[Source records]
*****

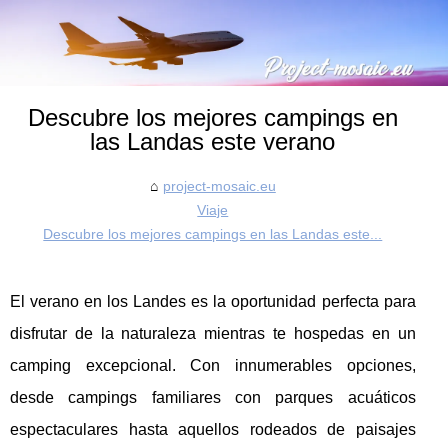
Descubre los mejores campings en
las Landas este verano
project-mosaic.eu
Viaje
Descubre los mejores campings en las Landas este...
El verano en los Landes es la oportunidad perfecta para
disfrutar de la naturaleza mientras te hospedas en un
camping excepcional. Con innumerables opciones,
desde campings familiares con parques acuáticos
espectaculares hasta aquellos rodeados de paisajes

*****

TRY IT: Starting at the line that holds "Descubre los mejores campings en las", retype each line exactly through the end of the entries, both ends included.

WRITTEN RESPONSE:
Descubre los mejores campings en las Landas este...
El verano en los Landes es la oportunidad perfecta para
disfrutar de la naturaleza mientras te hospedas en un
camping excepcional. Con innumerables opciones,
desde campings familiares con parques acuáticos
espectaculares hasta aquellos rodeados de paisajes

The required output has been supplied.